YOUR OBJECTIVE - Search the data below for lines that include the word "الطنطاوي" and state how many there are, nothing else.

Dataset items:

+ + + + + + +

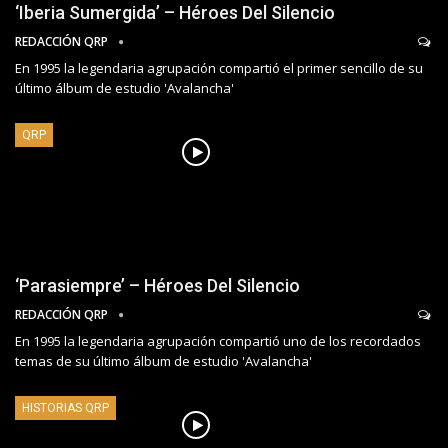
‘Iberia Sumergida’ – Héroes Del Silencio
REDACCIÓN QRP
En 1995 la legendaria agrupación compartió el primer sencillo de su
último álbum de estudio 'Avalancha'
QRP
‘Parasiempre’ – Héroes Del Silencio
REDACCIÓN QRP
En 1995 la legendaria agrupación compartió uno de los recordados
temas de su último álbum de estudio 'Avalancha'
HISTORIAS QRP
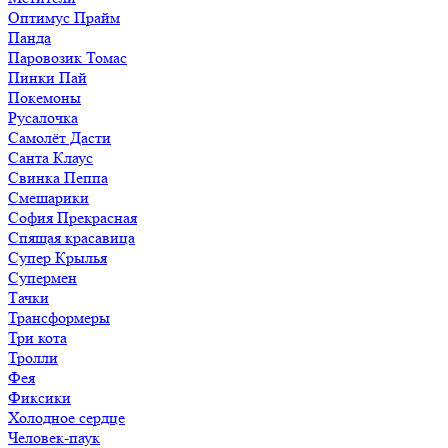
Оптимус Прайм
Панда
Паровозик Томас
Пинки Пай
Покемоны
Русалочка
Самолёт Дасти
Санта Клаус
Свинка Пеппа
Смешарики
София Прекрасная
Спящая красавица
Супер Крылья
Супермен
Тачки
Трансформеры
Три кота
Тролли
Фея
Фиксики
Холодное сердце
Человек-паук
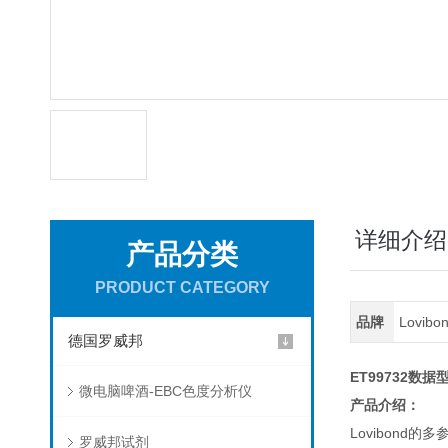
详细介绍
产品分类
PRODUCT CATEGORY
品牌
Lovib
德国罗威邦
ET99732
微电脑啤酒-EBC色度分析仪
产品介绍：
Lovibon
罗威邦试剂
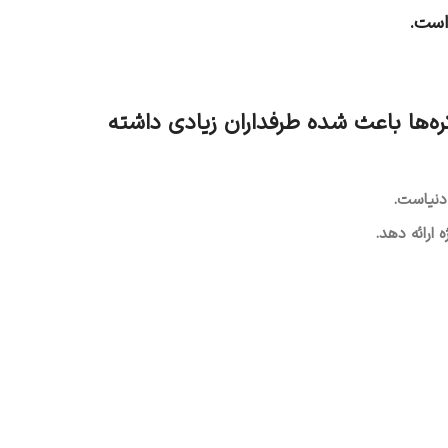
کره‌ها باعث شده طرفداران زیادی داشته
 دنیاست.
 ارائه دهد.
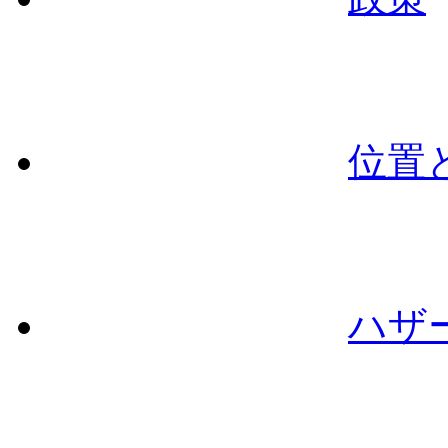
位置
ハザ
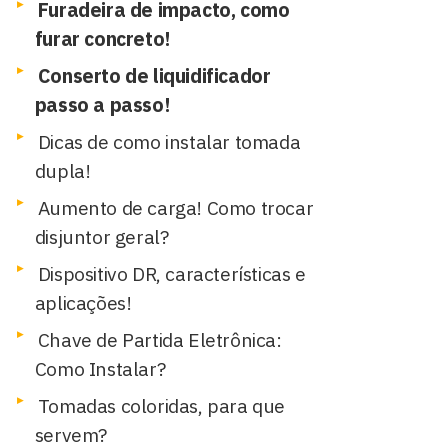
Furadeira de impacto, como
furar concreto!
Conserto de liquidificador
passo a passo!
Dicas de como instalar tomada
dupla!
Aumento de carga! Como trocar
disjuntor geral?
Dispositivo DR, características e
aplicações!
Chave de Partida Eletrônica:
Como Instalar?
Tomadas coloridas, para que
servem?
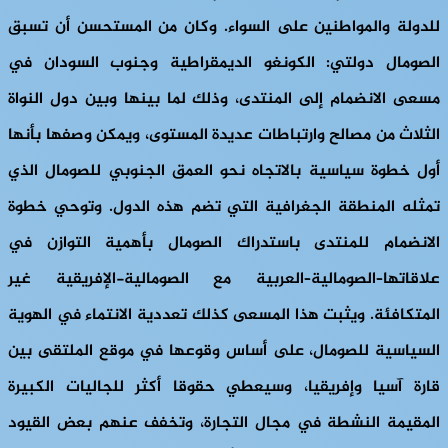
للدولة والمواطنين على السواء. وكان من المستحسن أن تسبق
الصومال دولتي: الكونغو الديمقراطية وجنوب السودان في
مسعى الانضمام إلى المنتدى، وذلك لما بينها وبين دول النواة
الثلاث من مصالح وارتباطات عديدة المستوى، ويمكن وصفها بأنها
أول خطوة سياسية بالاتجاه نحو العمق الجنوبي للصومال الذي
تمثله المنطقة الجغرافية التي تضم هذه الدول. وتوحي خطوة
الانضمام للمنتدى باستدراك الصومال بأهمية التوازن في
علاقاتها–الصومالية–العربية مع الصومالية-الإفريقية غير
المتكافئة. ويثبت هذا المسعى كذلك تعددية الانتماء في الهوية
السياسية للصومال، على أساس وقوعها في موقع الملتقى بين
قارة آسيا وإفريقيا، وسيعطي حقوقا أكثر للجاليات الكبيرة
المقيمة النشطة في مجال التجارة، وتخفف عنهم بعض القيود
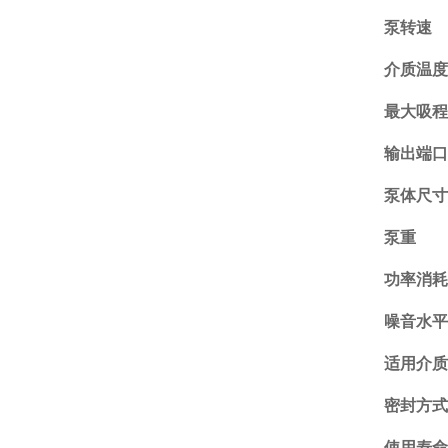
泵转速
介质温
最大吸
输出端
泵体尺
泵重
功率消
噪音水
适用介
密封方
使用寿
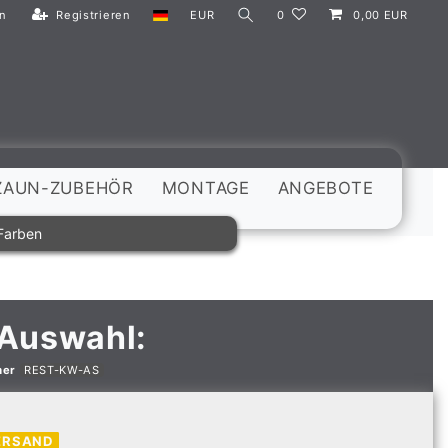
n
Registrieren
EUR
0
0,00 EUR
ZAUN-ZUBEHÖR
MONTAGE
ANGEBOTE
Farben
 Auswahl:
mer
REST-KW-AS
ERSAND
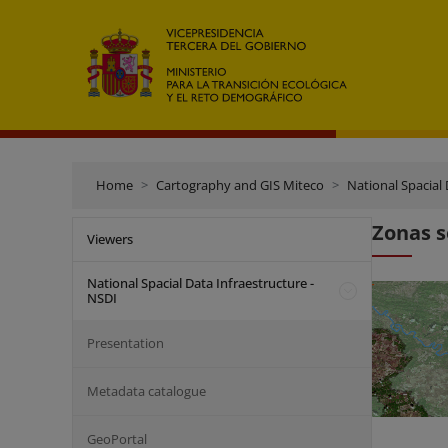
Home
Cartography and GIS Miteco
National Spacial 
Zonas s
Viewers
National Spacial Data Infraestructure -
NSDI
Presentation
Metadata catalogue
GeoPortal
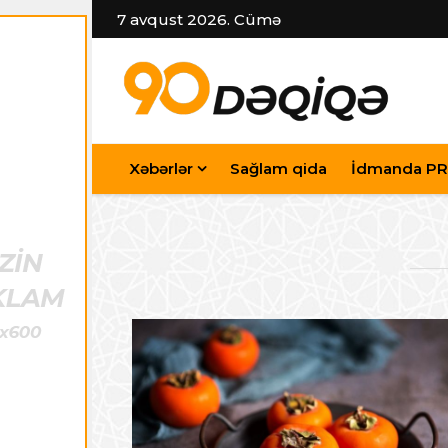
7 avqust 2026. Cümə
Xəbərlər
Sağlam qida
İdmanda PR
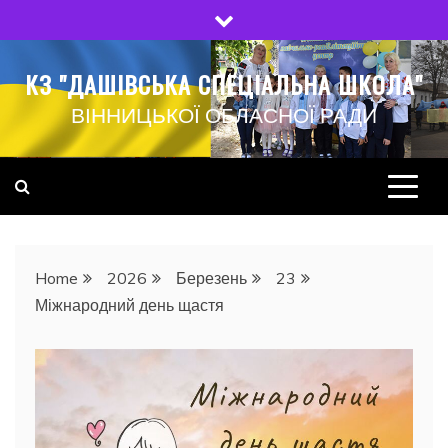
Skip
to
content
КЗ "ДАШІВСЬКА СПЕЦІАЛЬНА ШКОЛА"
ВІННИЦЬКОЇ ОБЛАСНОЇ РАДИ
Home
2026
Березень
23
Міжнародний день щастя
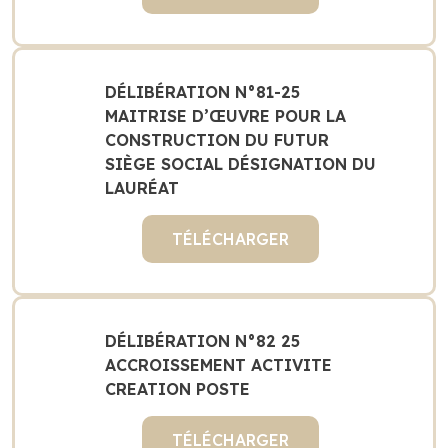
DÉLIBÉRATION N°81-25
MAITRISE D’ŒUVRE POUR LA
CONSTRUCTION DU FUTUR
SIÈGE SOCIAL DÉSIGNATION DU
LAURÉAT
TÉLÉCHARGER
DÉLIBÉRATION N°82 25
ACCROISSEMENT ACTIVITE
CREATION POSTE
TÉLÉCHARGER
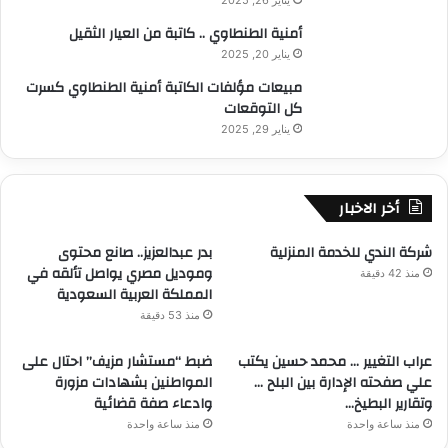
أمنية الطنطاوي .. كاتبة من العيار الثقيل
يناير 20, 2025
مبيعات مؤلفات الكاتبة أمنية الطنطاوي كسرت
كل التوقعات
يناير 29, 2025
أخر الاخبار
شركة الندي للخدمة المنزلية
بدر عبدالعزيز.. صانع محتوى
وموديل مصري يواصل تألقه في
منذ 42 دقيقة
المملكة العربية السعودية
منذ 53 دقيقة
عراب التغيير … محمد حسين يكتب
ضبط “مستشار مزيف” احتال على
علي صفحته الإدارة بين البلح …
المواطنين بشهادات مزورة
وتقارير البطيخ…
وادعاء صفة قضائية
منذ ساعة واحدة
منذ ساعة واحدة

+ + + + + + +

ANSWER FOR THIS EXERCISE - 2